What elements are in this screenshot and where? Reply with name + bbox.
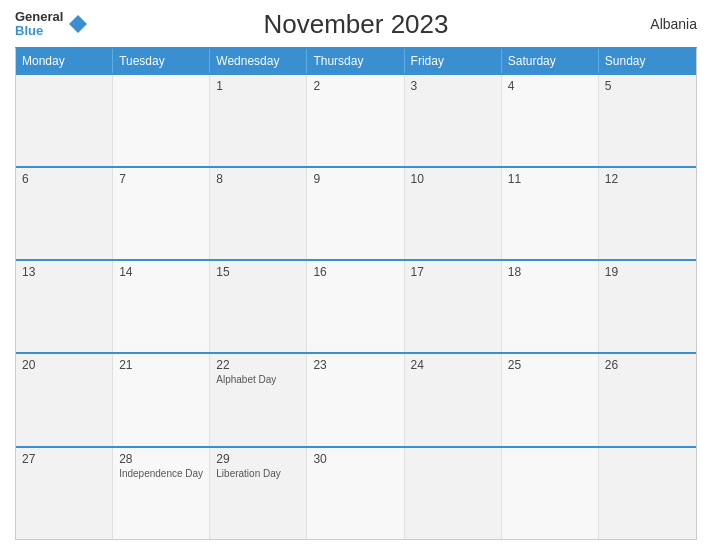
calendar-row: 202122Alphabet Day23242526 bbox=[16, 352, 696, 445]
calendar-cell: 2 bbox=[307, 75, 404, 166]
calendar: MondayTuesdayWednesdayThursdayFridaySatu… bbox=[15, 47, 697, 540]
day-number: 10 bbox=[411, 172, 495, 186]
calendar-cell: 21 bbox=[113, 354, 210, 445]
day-number: 24 bbox=[411, 358, 495, 372]
day-number: 18 bbox=[508, 265, 592, 279]
calendar-cell: 10 bbox=[405, 168, 502, 259]
day-number: 1 bbox=[216, 79, 300, 93]
calendar-header-cell: Tuesday bbox=[113, 49, 210, 73]
calendar-row: 2728Independence Day29Liberation Day30 bbox=[16, 446, 696, 539]
calendar-cell: 1 bbox=[210, 75, 307, 166]
svg-marker-0 bbox=[69, 15, 87, 33]
day-event: Independence Day bbox=[119, 468, 203, 479]
calendar-cell bbox=[16, 75, 113, 166]
day-event: Liberation Day bbox=[216, 468, 300, 479]
day-number: 7 bbox=[119, 172, 203, 186]
day-number: 9 bbox=[313, 172, 397, 186]
day-number: 22 bbox=[216, 358, 300, 372]
calendar-cell: 19 bbox=[599, 261, 696, 352]
calendar-cell: 26 bbox=[599, 354, 696, 445]
day-number: 17 bbox=[411, 265, 495, 279]
calendar-cell: 5 bbox=[599, 75, 696, 166]
calendar-cell: 25 bbox=[502, 354, 599, 445]
calendar-title: November 2023 bbox=[264, 9, 449, 40]
calendar-header-cell: Friday bbox=[405, 49, 502, 73]
day-number: 8 bbox=[216, 172, 300, 186]
calendar-header: MondayTuesdayWednesdayThursdayFridaySatu… bbox=[16, 49, 696, 73]
day-number: 28 bbox=[119, 452, 203, 466]
calendar-cell: 14 bbox=[113, 261, 210, 352]
day-number: 27 bbox=[22, 452, 106, 466]
calendar-cell: 27 bbox=[16, 448, 113, 539]
calendar-cell: 13 bbox=[16, 261, 113, 352]
calendar-cell: 22Alphabet Day bbox=[210, 354, 307, 445]
calendar-header-cell: Wednesday bbox=[210, 49, 307, 73]
day-number: 16 bbox=[313, 265, 397, 279]
day-number: 30 bbox=[313, 452, 397, 466]
country-label: Albania bbox=[650, 16, 697, 32]
day-number: 29 bbox=[216, 452, 300, 466]
calendar-cell: 16 bbox=[307, 261, 404, 352]
calendar-header-cell: Saturday bbox=[502, 49, 599, 73]
day-number: 23 bbox=[313, 358, 397, 372]
calendar-cell: 24 bbox=[405, 354, 502, 445]
calendar-header-cell: Sunday bbox=[599, 49, 696, 73]
calendar-cell: 29Liberation Day bbox=[210, 448, 307, 539]
calendar-cell: 17 bbox=[405, 261, 502, 352]
day-number: 14 bbox=[119, 265, 203, 279]
day-number: 21 bbox=[119, 358, 203, 372]
calendar-cell: 15 bbox=[210, 261, 307, 352]
day-number: 25 bbox=[508, 358, 592, 372]
calendar-row: 6789101112 bbox=[16, 166, 696, 259]
calendar-body: 12345678910111213141516171819202122Alpha… bbox=[16, 73, 696, 539]
logo-flag-icon bbox=[67, 13, 89, 35]
calendar-header-cell: Monday bbox=[16, 49, 113, 73]
calendar-header-cell: Thursday bbox=[307, 49, 404, 73]
calendar-cell: 8 bbox=[210, 168, 307, 259]
day-number: 12 bbox=[605, 172, 690, 186]
calendar-cell: 7 bbox=[113, 168, 210, 259]
day-number: 3 bbox=[411, 79, 495, 93]
calendar-cell bbox=[502, 448, 599, 539]
day-number: 11 bbox=[508, 172, 592, 186]
calendar-cell: 3 bbox=[405, 75, 502, 166]
day-number: 5 bbox=[605, 79, 690, 93]
calendar-cell: 4 bbox=[502, 75, 599, 166]
calendar-cell: 28Independence Day bbox=[113, 448, 210, 539]
day-event: Alphabet Day bbox=[216, 374, 300, 385]
logo: General Blue bbox=[15, 10, 89, 39]
header: General Blue November 2023 Albania bbox=[15, 10, 697, 39]
calendar-cell: 18 bbox=[502, 261, 599, 352]
calendar-cell: 12 bbox=[599, 168, 696, 259]
day-number: 19 bbox=[605, 265, 690, 279]
calendar-cell: 23 bbox=[307, 354, 404, 445]
calendar-cell: 9 bbox=[307, 168, 404, 259]
calendar-row: 13141516171819 bbox=[16, 259, 696, 352]
day-number: 15 bbox=[216, 265, 300, 279]
calendar-cell: 6 bbox=[16, 168, 113, 259]
logo-blue: Blue bbox=[15, 24, 63, 38]
calendar-cell bbox=[599, 448, 696, 539]
calendar-cell bbox=[405, 448, 502, 539]
day-number: 2 bbox=[313, 79, 397, 93]
calendar-cell: 20 bbox=[16, 354, 113, 445]
day-number: 4 bbox=[508, 79, 592, 93]
day-number: 26 bbox=[605, 358, 690, 372]
day-number: 20 bbox=[22, 358, 106, 372]
calendar-cell: 30 bbox=[307, 448, 404, 539]
day-number: 13 bbox=[22, 265, 106, 279]
day-number: 6 bbox=[22, 172, 106, 186]
logo-general: General bbox=[15, 10, 63, 24]
calendar-row: 12345 bbox=[16, 73, 696, 166]
calendar-cell bbox=[113, 75, 210, 166]
calendar-cell: 11 bbox=[502, 168, 599, 259]
page: General Blue November 2023 Albania Monda… bbox=[0, 0, 712, 550]
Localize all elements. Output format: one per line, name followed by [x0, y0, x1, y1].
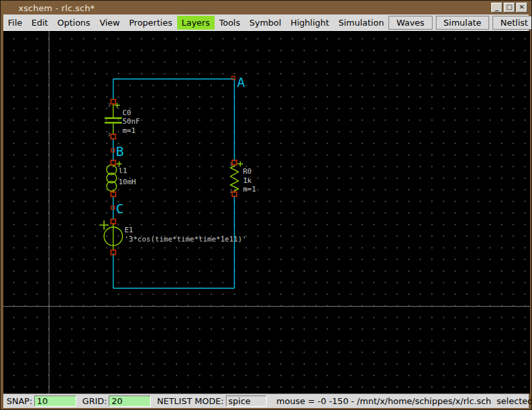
window-title: xschem - rlc.sch* [18, 3, 95, 13]
pin-marker-icon [111, 219, 116, 224]
component-value: '3*cos(time*time*time*1e11)' [124, 235, 246, 243]
capacitor-c0[interactable]: 1 2 C0 50nF m=1 [105, 103, 140, 138]
minimize-button[interactable]: _ [491, 3, 502, 13]
plus-mark-icon [99, 220, 109, 230]
netlist-button[interactable]: Netlist [492, 16, 532, 30]
component-name: C0 [122, 109, 131, 117]
netlist-mode-input[interactable] [226, 396, 267, 407]
pin-marker-icon [111, 134, 116, 139]
snap-label: SNAP: [7, 396, 32, 406]
menu-bar: File Edit Options View Properties Layers… [3, 14, 529, 31]
grid-input[interactable] [109, 396, 151, 407]
rlc-circuit: 1 2 C0 50nF m=1 l1 10mH [3, 31, 530, 394]
pin-number: 1 [108, 103, 111, 108]
waves-button[interactable]: Waves [388, 16, 432, 30]
component-name: l1 [119, 167, 127, 175]
source-e1[interactable]: E1 '3*cos(time*time*time*1e11)' [99, 220, 246, 250]
grid-label: GRID: [82, 396, 107, 406]
plus-mark-icon [117, 161, 122, 167]
component-value: 10mH [119, 178, 136, 186]
maximize-button[interactable]: □ [504, 3, 515, 13]
status-bar: SNAP: GRID: NETLIST MODE: mouse = -0 -15… [3, 394, 529, 408]
simulate-button[interactable]: Simulate [436, 16, 489, 30]
netlist-mode-label: NETLIST MODE: [157, 396, 223, 406]
component-name: E1 [124, 226, 133, 234]
menu-symbol[interactable]: Symbol [245, 16, 286, 30]
menu-properties[interactable]: Properties [124, 16, 177, 30]
schematic-canvas[interactable]: 1 2 C0 50nF m=1 l1 10mH [3, 31, 530, 394]
menu-highlight[interactable]: Highlight [286, 16, 334, 30]
pin-marker-icon [111, 99, 116, 104]
menu-simulation[interactable]: Simulation [334, 16, 388, 30]
menu-file[interactable]: File [3, 16, 27, 30]
menu-options[interactable]: Options [53, 16, 95, 30]
component-value: 50nF [122, 117, 140, 126]
resistor-r0[interactable]: 1 2 R0 1k m=1 [230, 161, 256, 194]
window-controls: _ □ ✕ [491, 3, 527, 13]
snap-input[interactable] [34, 396, 76, 407]
pin-number: 2 [108, 132, 111, 138]
menu-view[interactable]: View [95, 16, 124, 30]
mouse-status-text: mouse = -0 -150 - /mnt/x/home/schippes/x… [277, 396, 532, 406]
menu-edit[interactable]: Edit [27, 16, 53, 30]
xschem-window: xschem - rlc.sch* _ □ ✕ File Edit Option… [0, 0, 532, 410]
plus-mark-icon [238, 161, 243, 167]
close-button[interactable]: ✕ [516, 3, 527, 13]
component-mult: m=1 [122, 126, 136, 135]
label-ticks [111, 76, 235, 209]
net-label-b[interactable]: B [116, 143, 124, 159]
net-label-a[interactable]: A [237, 74, 245, 90]
menu-layers[interactable]: Layers [177, 16, 215, 30]
title-bar[interactable]: xschem - rlc.sch* _ □ ✕ [1, 1, 531, 14]
menu-tools[interactable]: Tools [215, 16, 245, 30]
component-name: R0 [243, 167, 252, 176]
net-label-c[interactable]: C [116, 201, 124, 217]
inductor-l1[interactable]: l1 10mH [107, 161, 136, 193]
component-value: 1k [243, 176, 252, 185]
component-mult: m=1 [243, 185, 256, 193]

### Task details
Go through the records above and copy every line holding the word "title".

### Solution for this task
calendar-title: November 2023 bbox=[264, 9, 449, 40]
window-title: xschem - rlc.sch* [18, 3, 95, 13]
title-bar[interactable]: xschem - rlc.sch* _ □ ✕ [1, 1, 531, 14]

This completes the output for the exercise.